A new topology based on a quasi-Z source inverter.

Supervisors

Project description

High-voltage gain DC/AC converters are increasingly important. They are used in modern power supplies such as grid-connected renewables and electric vehicles. Unfortunately, achieving a low cost, high efficiency, power dense, step-up converter with a high-voltage gain is not a trivial task.

The quasi-Z-source inverter (ZSI) has attracted much attention. This is due to its promising advantages compared to the traditional voltage source inverter (VSI).

Firstly, the qZSI achieved single-stage buck-boost inversion without employing an auxiliary front-end dc-dc converter. Secondly, the qZSI uses the shoot-through between upper and lower switches of inverter bridges. This eliminates the distortion in the grid current arising from use of a deadtime.

The qZSI has better immunity against EMI noise compared to the standard VSI. It achieves a common ground between voltage source and inverter, continuous input current and fewer power devices. The main drawbacks of the qZSI are:

  • high voltage stress across switches and passive components
  • limited boost ability

These drawbacks restrict the scope of its applications.

We are developing a new topology based on a quasi-Z source inverter. This can achieve the high boost ability and reduced size and number of passive components. It will also achieve low voltage and current stresses across components.

We are proposing a new constant boost control with third harmonic injection strategy.

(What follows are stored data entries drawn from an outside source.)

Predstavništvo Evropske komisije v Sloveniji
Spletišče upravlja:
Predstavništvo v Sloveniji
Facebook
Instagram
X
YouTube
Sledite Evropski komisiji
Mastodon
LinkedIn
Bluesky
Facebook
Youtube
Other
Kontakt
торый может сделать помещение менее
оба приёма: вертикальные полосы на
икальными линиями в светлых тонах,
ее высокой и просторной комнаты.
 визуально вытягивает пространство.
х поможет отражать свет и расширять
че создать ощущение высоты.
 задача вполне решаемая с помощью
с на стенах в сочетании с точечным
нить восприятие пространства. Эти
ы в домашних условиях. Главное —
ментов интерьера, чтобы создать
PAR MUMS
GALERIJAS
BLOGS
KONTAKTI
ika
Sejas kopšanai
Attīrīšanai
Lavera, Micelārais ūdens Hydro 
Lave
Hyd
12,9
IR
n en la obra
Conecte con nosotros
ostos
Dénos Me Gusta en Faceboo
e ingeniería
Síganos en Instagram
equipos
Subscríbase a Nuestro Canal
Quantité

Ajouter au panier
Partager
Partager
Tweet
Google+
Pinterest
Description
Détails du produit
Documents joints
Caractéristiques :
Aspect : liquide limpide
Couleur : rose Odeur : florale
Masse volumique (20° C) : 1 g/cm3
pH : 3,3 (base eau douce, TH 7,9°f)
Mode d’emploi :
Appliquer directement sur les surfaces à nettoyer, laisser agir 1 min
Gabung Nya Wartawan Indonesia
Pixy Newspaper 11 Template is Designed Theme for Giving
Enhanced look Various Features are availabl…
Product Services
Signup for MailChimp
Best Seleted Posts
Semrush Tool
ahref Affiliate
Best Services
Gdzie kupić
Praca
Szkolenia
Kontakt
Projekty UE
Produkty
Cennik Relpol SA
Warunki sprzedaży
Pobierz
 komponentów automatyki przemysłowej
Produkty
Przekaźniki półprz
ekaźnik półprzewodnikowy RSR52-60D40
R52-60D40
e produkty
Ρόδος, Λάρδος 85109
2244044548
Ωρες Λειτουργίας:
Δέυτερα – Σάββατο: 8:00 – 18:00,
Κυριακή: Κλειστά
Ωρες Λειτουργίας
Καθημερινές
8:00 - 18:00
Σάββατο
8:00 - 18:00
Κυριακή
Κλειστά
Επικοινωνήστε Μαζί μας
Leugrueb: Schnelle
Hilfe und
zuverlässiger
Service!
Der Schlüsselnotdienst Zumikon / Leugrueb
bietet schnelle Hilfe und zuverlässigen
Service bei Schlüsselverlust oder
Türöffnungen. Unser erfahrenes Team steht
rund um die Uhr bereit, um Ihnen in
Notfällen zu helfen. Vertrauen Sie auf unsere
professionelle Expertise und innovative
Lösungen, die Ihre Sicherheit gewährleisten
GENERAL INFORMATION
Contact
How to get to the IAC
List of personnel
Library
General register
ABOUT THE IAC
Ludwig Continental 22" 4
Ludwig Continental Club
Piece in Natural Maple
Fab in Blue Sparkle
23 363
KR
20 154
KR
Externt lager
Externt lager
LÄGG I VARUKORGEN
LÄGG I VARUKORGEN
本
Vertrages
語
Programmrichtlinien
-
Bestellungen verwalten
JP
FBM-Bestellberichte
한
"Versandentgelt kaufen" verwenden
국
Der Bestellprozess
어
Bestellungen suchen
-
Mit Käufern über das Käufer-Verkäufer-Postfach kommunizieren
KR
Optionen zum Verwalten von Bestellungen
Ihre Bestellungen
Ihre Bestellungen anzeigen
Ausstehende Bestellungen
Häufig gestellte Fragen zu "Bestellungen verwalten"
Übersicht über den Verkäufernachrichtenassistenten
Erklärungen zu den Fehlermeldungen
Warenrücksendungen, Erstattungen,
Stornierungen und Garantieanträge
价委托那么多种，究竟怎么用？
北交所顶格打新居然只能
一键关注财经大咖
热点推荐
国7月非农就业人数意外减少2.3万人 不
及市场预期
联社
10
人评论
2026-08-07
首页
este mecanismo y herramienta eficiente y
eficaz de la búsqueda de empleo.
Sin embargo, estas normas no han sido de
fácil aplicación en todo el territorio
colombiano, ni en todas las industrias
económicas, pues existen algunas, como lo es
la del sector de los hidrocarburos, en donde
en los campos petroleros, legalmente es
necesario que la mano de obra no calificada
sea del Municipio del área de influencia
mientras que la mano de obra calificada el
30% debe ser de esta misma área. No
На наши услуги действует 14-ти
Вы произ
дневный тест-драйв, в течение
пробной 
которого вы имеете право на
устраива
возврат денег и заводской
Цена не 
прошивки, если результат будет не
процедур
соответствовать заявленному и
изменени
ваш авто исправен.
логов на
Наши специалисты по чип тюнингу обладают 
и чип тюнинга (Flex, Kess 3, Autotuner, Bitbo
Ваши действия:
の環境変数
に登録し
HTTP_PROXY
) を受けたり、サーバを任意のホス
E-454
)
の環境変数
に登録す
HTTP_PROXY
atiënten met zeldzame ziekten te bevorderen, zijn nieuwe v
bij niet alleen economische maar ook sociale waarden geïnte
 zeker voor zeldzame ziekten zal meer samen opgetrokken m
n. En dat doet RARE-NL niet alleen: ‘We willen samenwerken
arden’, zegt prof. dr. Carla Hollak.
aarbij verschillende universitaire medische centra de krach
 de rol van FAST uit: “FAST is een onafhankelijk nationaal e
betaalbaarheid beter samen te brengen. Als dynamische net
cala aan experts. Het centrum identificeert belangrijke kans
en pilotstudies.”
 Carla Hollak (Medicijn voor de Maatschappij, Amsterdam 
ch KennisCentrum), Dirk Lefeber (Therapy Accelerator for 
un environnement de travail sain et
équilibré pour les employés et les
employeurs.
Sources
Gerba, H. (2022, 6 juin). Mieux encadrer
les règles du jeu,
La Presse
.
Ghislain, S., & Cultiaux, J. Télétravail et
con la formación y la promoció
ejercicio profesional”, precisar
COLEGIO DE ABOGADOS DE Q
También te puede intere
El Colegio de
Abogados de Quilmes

This is for closed-loop control of the qZSI in PV grid-connected systems. Our strategy achieves low voltage stress on passive components and inverter switches and high voltage gain. It also achieves unity power factor and greatest power delivery to the grid under different irradiance levels.

We will validate the feasibility of the proposed control method and new topology by simulation using Matlab/Simulink and experimental work.

Interests

My main research interest is on design and control of power electronic converters for photovoltaic systems and drives. My current research includes grid-connected converters, maximum power point tracking algorithms.

Qualifications

  • MSc in Electrical and Electronic Engineering, Newcastle University, UK.
  • BSc (Hons) in Electrical Communication Engineering, Taiyuan University of Science and Technology, China.